# Data Transformations

In this notebook the IPL `ball-by-ball` csv is imported into a dataframe and some calculated fields are created. The IPL `matches` csv is used for removal of DL, no result, or tied games. For the calculated fields, the data is to be split into first inning and second inning.
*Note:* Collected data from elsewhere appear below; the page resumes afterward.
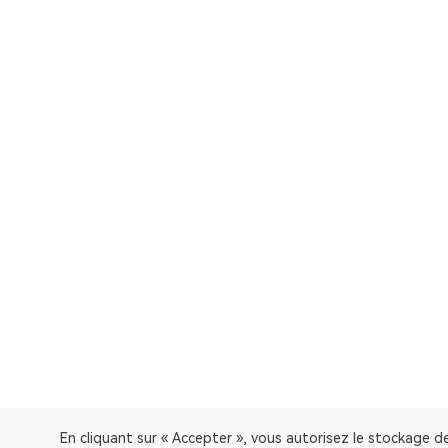
En cliquant sur « Accepter », vous autorisez le stockage de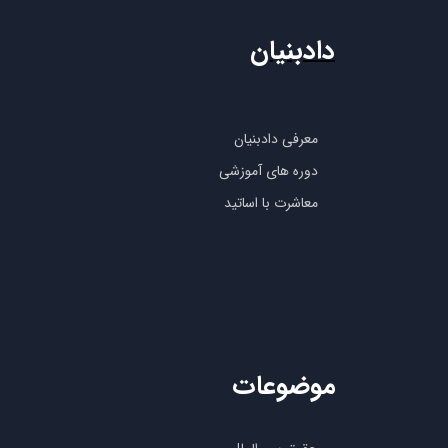
دادبنیان
معرفی دادبنیان
دوره های آموزشی
معاشرت با اساتید
موضوعات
For the first inning dataframe there is a column for the team score after each over of the game and a column is also created with the wickets lost after each over with the over in question also stored in a column. This results in a row for each over of the match with in-game statistics across each of the columns. The second inning dataframe contains the over number, team total, team wickets lost, opposition score at the same stage in the first inning, opposition wickets lost at the same stage in the first inning, and the opposition total in the first inning. The predictive analysis will then determine whether a bat first win or bat second win will occur.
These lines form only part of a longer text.